What This Means for You
If you have headaches that seem to start at the base of the skull or behind the eye, the upper cervical spine is worth assessing — regardless of what your headache diagnosis says. The convergence of cervical and trigeminal afferents at the trigeminocervical nucleus means that headache can be generated and maintained entirely by cervical dysfunction, with no pathology visible on head imaging.
If you have jaw pain, clicking, or tension that doesn't fully respond to dental treatment or splinting, the cervical spine may be contributing. The Cuenca-Martínez finding of a clinically significant neck-jaw disability association [1] means that cervical assessment is not optional in TMD — it is a core part of a comprehensive evaluation.
If you experience dizziness, especially with head movement or in busy visual environments, and inner ear testing has been unremarkable, the upper cervical spine and its proprioceptive output to the vestibular nuclei should be assessed. Cervicogenic dizziness is not a diagnosis of exclusion made reluctantly when everything else is normal — it is a mechanistically understood condition with a sound evidence base for manual therapy treatment.
If you have a combination of these symptoms, the likelihood that a single upper cervical source is contributing to all of them is high. The brainstem connections are not incidental — they are the reason a single region of the cervical spine can drive pain in the head, tension in the jaw, and unsteadiness in the body simultaneously.
Want to discuss whether your headache, jaw pain, or dizziness has a cervical component?
References
- Pankrath F, Bizetti Pelai E, Sobral de Oliveira-Souza AI, Baghbaninaghadehi F, Dennett L, Svensson P, von Piekartz H, Armijo-Olivo S (2025). Integration of nociceptive activity from orofacial, cranial and cervical regions in the trigeminocervical nucleus: a scoping review with clinical implications. Journal of Oral & Facial Pain and Headache, 39(3), 1–12.
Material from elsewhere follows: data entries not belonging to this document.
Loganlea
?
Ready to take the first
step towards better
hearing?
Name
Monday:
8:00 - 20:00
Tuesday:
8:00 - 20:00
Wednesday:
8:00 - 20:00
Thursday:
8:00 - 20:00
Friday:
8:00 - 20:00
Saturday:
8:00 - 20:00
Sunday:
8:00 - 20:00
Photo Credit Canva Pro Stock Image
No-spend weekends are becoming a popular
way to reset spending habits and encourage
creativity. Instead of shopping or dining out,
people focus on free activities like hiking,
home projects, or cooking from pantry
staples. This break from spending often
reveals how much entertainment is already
- Cuenca-Martínez F, Herranz-Gómez A, Madroñero-Miguel B, Reina-Varona Á, La Touche R, Angulo-Díaz-Parreño S, Pardo-Montero J, del Corral T, López-de-Uralde-Villanueva I (2020). Craniocervical and Cervical Spine Features of Patients with Temporomandibular Disorders: A Systematic Review and Meta-Analysis of Observational Studies. Journal of Clinical Medicine, 9(9), 2806.
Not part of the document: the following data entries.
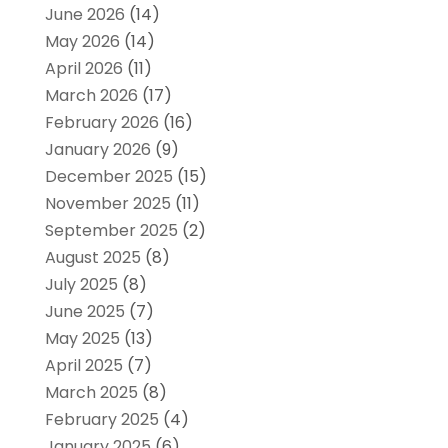
June 2026
(14)
May 2026
(14)
April 2026
(11)
March 2026
(17)
February 2026
(16)
January 2026
(9)
December 2025
(15)
November 2025
(11)
September 2025
(2)
August 2025
(8)
July 2025
(8)
June 2025
(7)
May 2025
(13)
April 2025
(7)
March 2025
(8)
February 2025
(4)
January 2025
(6)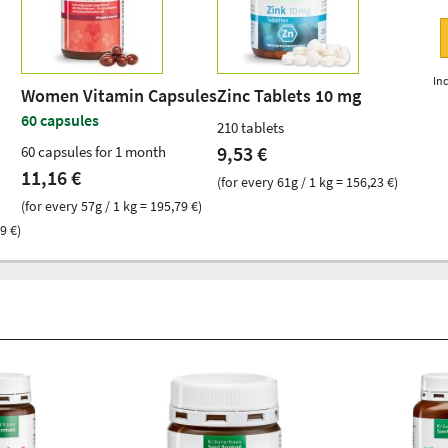
Inc
Women Vitamin Capsules
Zinc Tablets 10 mg
60 capsules
210 tablets
9,53 €
60 capsules for 1 month
11,16 €
(for every 61g / 1 kg = 156,23 €)
(for every 57g / 1 kg = 195,79 €)
9 €)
- Pensri C, Liang Z, Treleaven J, Jull G, Thomas L (2025). Cervical musculoskeletal impairments in migraine and tension-type headache: a systematic review and meta-analysis. Musculoskeletal Science and Practice, 103251.
- Hack GD, Koritzer RT, Robinson WL, Hallgren RC, Greenman PE (1995). Anatomic relation between the rectus capitis posterior minor muscle and the dura mater. Spine, 20(23), 2484–2486.
- Natale G, Condino S, Stecco A, Soldani P, Belmonte MM, Gesi M (2015). Is the cervical fascia an anatomical proteus? Surgical and Radiologic Anatomy, 37(9), 1119–1127.
- Li Y, Yang L, Dai C, Peng B (2022). Proprioceptive Cervicogenic Dizziness: A Narrative Review of Pathogenesis, Diagnosis, and Treatment. Journal of Clinical Medicine, 11(21), 6293.
- De Hertogh W, Micarelli A, Reid S, Malmström EM, Vereeck L, Alessandrini M (2025). Dizziness and neck pain: a perspective on cervicogenic dizziness exploring pathophysiology, diagnostic challenges, and therapeutic implications. Frontiers in Neurology, 16, 1545241.
- Reid SA, Callister R, Snodgrass SJ, Katekar MG, Rivett DA (2015). Manual therapy for cervicogenic dizziness: Long-term outcomes of a randomised trial. Manual Therapy, 20(1), 148–156.
- Chaibi A, Russell MB (2012). Manual therapies for cervicogenic headache: a systematic review. Journal of Headache and Pain, 13(5), 351–359.
- Racicki S, Gerwin S, DiClaudio S, Reinmann S, Donaldson M (2013). Conservative physical therapy management for the treatment of cervicogenic headache: a systematic review. Journal of Manual & Manipulative Therapy, 21(2), 113–124.